== Records

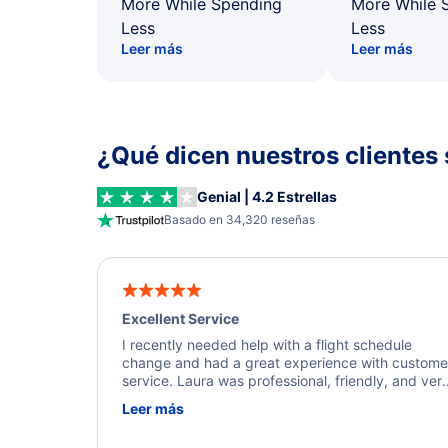
More While Spending
More While 
Less
Less
Leer más
Leer más
¿Qué dicen nuestros clientes 
Genial | 4.2 Estrellas
Basado en 34,320 reseñas
Excellent Service
I recently needed help with a flight schedule
change and had a great experience with custome
service. Laura was professional, friendly, and ver
helpful throughout the process. She quickly foun
Leer más
a solution and kept me informed of the next steps
I truly appreciate her excellent service.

====

Give back the records exactly, minus any pictures.

Response for this exercise >>
More While Spending
More While 
Less
Less
Leer más
Leer más
¿Qué dicen nuestros clientes 
Genial | 4.2 Estrellas
Basado en 34,320 reseñas
Excellent Service
I recently needed help with a flight schedule
change and had a great experience with custome
service. Laura was professional, friendly, and ver
helpful throughout the process. She quickly foun
Leer más
a solution and kept me informed of the next steps
I truly appreciate her excellent service.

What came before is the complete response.